Le journaliste Jisset n’est-il pas un peu trop vertueux ?
Chaque personnage a ses défauts mais Jisset étant toujours tendu dans l’action, il n’a pas le temps de montrer ses défauts. Ses faiblesses sont dans sa vie de couple. Chaque personnage est représentatif des cercles de pouvoir animant les sociétés d’aujourd’hui.
Tu as pensé ce journaliste comme quelqu’un à qui on puisse s’identifier ?
Pius Njawé, directeur de publication de Le Messager et actuellement en prison (et qui joue le rôle du policier dans le film) est représentatif de ce type de journalistes. Il n’a pas attendu le  » vent démocratique  » en Afrique pour faire du journalisme indépendant. Il a, comme Jisset, tout subi : pressions, tentatives d’empoisonnement et d’assassinat, voiture piégée, etc. C’est donc un hommage que je lui rends car il a fait preuve de beaucoup de courage. La plupart des journaux camerounais ont été rachetés par des hommes du pouvoir. Pas lui. Il est resté dans la ligne de ces quelques journaux indépendants qui ne cherchent pas spécialement à dire du mal du pouvoir mais à dénoncer ce qui ne va pas.
Peux-tu diffuser ton film au Cameroun ?
La diffusion en Afrique est très embryonnaire car les gens n’ont pas d’argent pour aller au cinéma. Les salles ne prennent pas de risque et ne programment que des films américains soutenus par les médias. Un exploitant m’avait dit un jour qu’il était commerçant et pas là pour faire de la culture ! Il faudrait avoir sa propre salle ! Sans compter le fait que les séances de vidéo dans les cours se multiplient et tuent le cinéma…
Tes précédents films ont pourtant été de vrais succès populaires.
Oui, mais ça ne donne pas aux gens l’argent nécessaire pour aller au cinéma ! Sans fausse modestie, j’ai une certaine notoriété dans l’Afrique actuelle car mes films avaient des sujets non seulement camerounais mais aussi africains : le problème de la dot dans Pousse-Pousse, l’exode rural et le parasitisme social dans Notre Fille. Le Cercle des pouvoirs sort alors que le problème de la presse est particulièrement crucial…
Tu te bats aussi pour assurer le succès du film sur le marché français.
Non sans difficultés ! Je viens de discuter avec un critique d’un grand journal dont on penserait qu’il devrait s’intéresser à des films africains : il me dit qu’il n’a le temps que d’aller voir des films grand public ! C’est scandaleux.

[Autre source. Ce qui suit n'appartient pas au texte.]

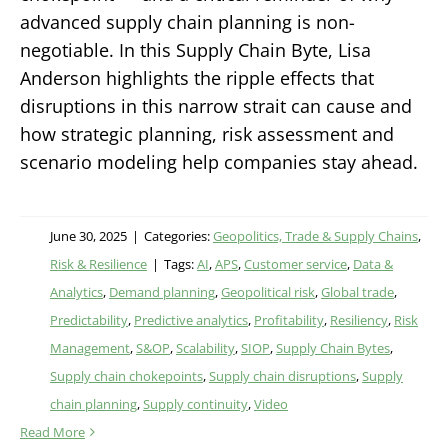
advanced supply chain planning is non-
negotiable. In this Supply Chain Byte, Lisa
Anderson highlights the ripple effects that
disruptions in this narrow strait can cause and
how strategic planning, risk assessment and
scenario modeling help companies stay ahead.
June 30, 2025
|
Categories:
Geopolitics, Trade & Supply Chains
,
Risk & Resilience
|
Tags:
AI
,
APS
,
Customer service
,
Data &
Analytics
,
Demand planning
,
Geopolitical risk
,
Global trade
,
Predictability
,
Predictive analytics
,
Profitability
,
Resiliency
,
Risk
Management
,
S&OP
,
Scalability
,
SIOP
,
Supply Chain Bytes
,
Supply chain chokepoints
,
Supply chain disruptions
,
Supply
chain planning
,
Supply continuity
,
Video
Read More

Et du coup, l’image de l’Afrique, c’est Amistad…
Exactement ! Il n’y a pas de place pour les  » petits films « .
Ton film est-il sorti au Cameroun ?
Il y a eu une projection l’année dernière mais je ne sais maintenant avec l’emprisonnement de Pius Njawé ce qu’il va advenir. Si ce film avait du succès, cela pourrait permettre d’évoquer le cas de Pius à travers le monde et peut-être de changer les choses…
La magie tient une grande place dans ton film et tu sembles lui attribuer une valeur positive.

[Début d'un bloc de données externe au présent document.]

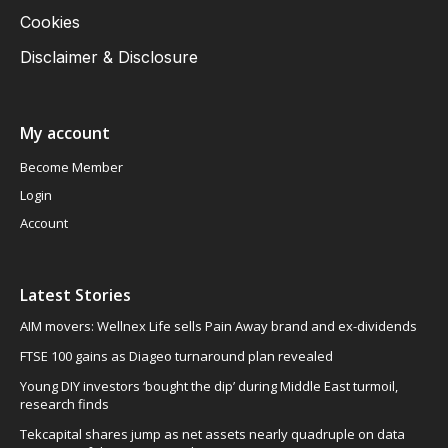
Cookies
Disclaimer & Disclosure
My account
Become Member
Login
Account
Latest Stories
AIM movers: Wellnex Life sells Pain Away brand and ex-dividends
FTSE 100 gains as Diageo turnaround plan revealed
Young DIY investors ‘bought the dip’ during Middle East turmoil,
research finds
Tekcapital shares jump as net assets nearly quadruple on data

Il y a deux cercles magiques dans le film : le sorcier maléfique qui fait croire à tous ceux qui veulent bien l’écouter qu’il peut les aider à accéder au pouvoir et s’enrichir, moyennant des sacrifices imprécis au départ et qui mèneront à sacrifier un proche pour pouvoir s’en sortir, et le guérisseur Atchori qui représente le côté positif de la magie, qui essaye d’aider les gens qui sont dans un mauvaise passe et risquent leur vie. C’est une réalité africaine aujourd’hui. Mais même en France, l’Eglise ne remplissant plus son rôle, on voit se développer des marabouts de toutes sortes.
Tu les présentes comme ayant de véritables pouvoirs.
Je n’ai pas les éléments pour juger du vrai et du faux. Au Cameroun, des cercles magiques regroupent des gens au pouvoir. Les Rose Croix et la Franc Maçonnerie pratiquent en Afrique avec des rituels magiques… Pourtant, si l’Afrique avait de tels pouvoirs, pourquoi en sommes-nous où nous en sommes aujourd’hui ? Des choses existent sans doute, mais mal utilisées.
Le tournage en français s’impose-t-il au Cameroun ?
Même si le film est un produit culturel, c’est aussi un produit commercial qui a besoin de circuler. Même si dans la société camerounaise, des langues nationales sont très répandues, on ne peut s’adresser à toute la société dans une de ces langues. Pour m’adresser au Cameroun tout entier ainsi qu’à l’Afrique francophone, le français s’impose comme étant la langue que la majorité des gens comprennent. Par ailleurs, le choix d’une langue provoque une attitude de rejet de la part des autres, alors que le français reste neutre.